Previously, we talked about how Deepseek changed the idea of what AI could achieve through different models.
Now, let’s talk about how you can set up your own model using Linux and a few programs.
Installing Ollama on Linux or WSL
We are using an Ubuntu 24.04 machine, but you can use other Linux distros or even WSL in Windows, which is highly recommended.
Ollama is what we could call an interpreter for the models that are available publicly. You can find more about the models and Ollama on https://ollama.com.
Following the instructions provided by Ollama, we will run the following command:
curl -fsSL https://ollama.com/install.sh | sh
This script will proceed to download and install Ollama on our system. We do not need to do anything else to get it to work!
Notice that it states there are no NVIDIA/AMD GPUs in our system and we are running in CPU mode. There are CUDA libraries for when we have a GPU available, which helps make this process much smoother.
Since we do not have a GPU, we will skip this process.
Running the Deepseek-R1 Model Locally with Ollama
So how do we try Deepseek-R1? We can do this as easily as running the command:
ollama run deepseek-r1:7b
What this command will do is download Deepseek-R1, the 7 billion parameter version, and once it is completed, will drop us into the prompt for Deepseek-R1.
A little bit of a cold reaction from our virtual assistant, but I’m sure we can have a nice conversation.
Quite the answer, and impressive to see the reasoning behind the answer provided by our own virtual assistant.
Setting Up Open WebUI for a Local ChatGPT-Like Interface
But what is all this without a more useful and friendly interface than the terminal? What if we had a web interface that we could share with others to try out?
For this we need to exit our conversation by typing /bye
which will end Ollama for now.
First let us install Docker. The reason why we are doing this is because it is much simpler to install Open WebUI this way than installing everything directly on the OS.
For Docker, please refer to our guide on how to do this right here.
Once done, we can proceed to pull the container for Open WebUI by using the following command. This will get the container and configure it so that it runs from our local Ollama instance:
docker run -d --network=host \
-v open-webui:/app/backend/data \
-e OLLAMA_BASE_URL=http://127.0.0.1:11434 \
--name open-webui \
--restart always \
ghcr.io/open-webui/open-webui:main
Note: You may need to open ports on your firewall in order to get this to work. In our case, it is port 8080 that we are looking to open.

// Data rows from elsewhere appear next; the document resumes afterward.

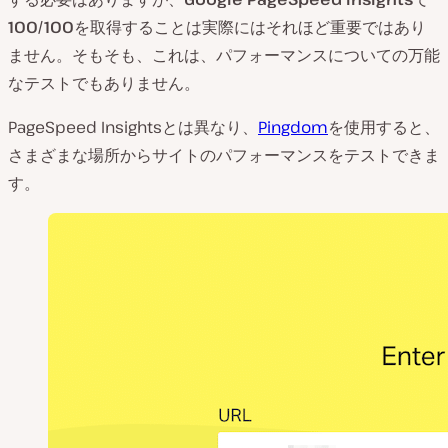
100/100
を取得することは実際にはそれほど重要ではあり
ません。そもそも、これは、パフォーマンスについての万能
なテストでもありません。
PageSpeed Insightsとは異なり、
Pingdom
を使用すると、
さまざまな場所からサイトのパフォーマンスをテストできま
す。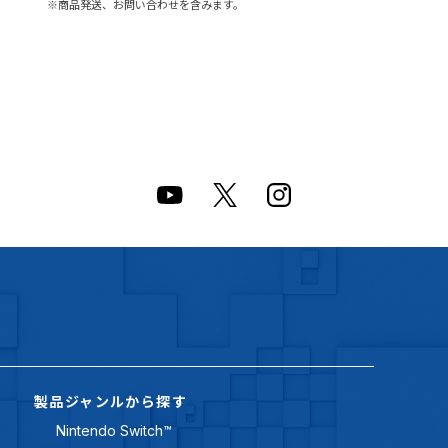
※商品発送、お問い合わせを含みます。
製品ジャンルから探す
Nintendo Switch™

Accessing Deepseek in a Web Browser via Open WebUI
Once done, go to your IP address at port 3000 to find something like this waiting for you:
Click on Get Started and then fill up the requested information, and you will be thrown into the interface of Open WebUI, where we have our Deepseek-R1:7b model chosen by default.
Here is where we can do all our magic through a web interface and ask questions like the one we previously did.
As you can see, being polite even with an AI model is a great way to ensure we are on the right side of things. You never know: it’s either an Isaac Asimov or Harlan Ellison world that we are facing one day.
The answer takes about the same time it does through the Ollama interface.
Final Thoughts on Running Private AI Models at Home
Get that old computer out of your basement or closet, or even get one just for the purpose of testing the power of AI in your house.
Remember that this model is yours. It is running in your environment. It does not need to connect to the internet and can contain all your private information.
As with ChatGPT, you can upload files and ask it to analyze them—be it code, stories, or even your homework!